### Problem details
The answer must consist solely of the lines from the one containing "Vergangenheit schon kritisiert?" to the end of the entries below, repeated exactly.

Segment Start: Source data

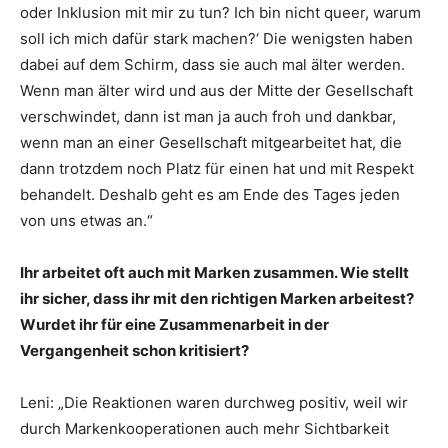
oder Inklusion mit mir zu tun? Ich bin nicht queer, warum
soll ich mich dafür stark machen?‘ Die wenigsten haben
dabei auf dem Schirm, dass sie auch mal älter werden.
Wenn man älter wird und aus der Mitte der Gesellschaft
verschwindet, dann ist man ja auch froh und dankbar,
wenn man an einer Gesellschaft mitgearbeitet hat, die
dann trotzdem noch Platz für einen hat und mit Respekt
behandelt. Deshalb geht es am Ende des Tages jeden
von uns etwas an.“
Ihr arbeitet oft auch mit Marken zusammen. Wie stellt
ihr sicher, dass ihr mit den richtigen Marken arbeitest?
Wurdet ihr für eine Zusammenarbeit in der
Vergangenheit schon kritisiert?
Leni: „Die Reaktionen waren durchweg positiv, weil wir
durch Markenkooperationen auch mehr Sichtbarkeit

Segment End: Source data

### The answer
Vergangenheit schon kritisiert?
Leni: „Die Reaktionen waren durchweg positiv, weil wir
durch Markenkooperationen auch mehr Sichtbarkeit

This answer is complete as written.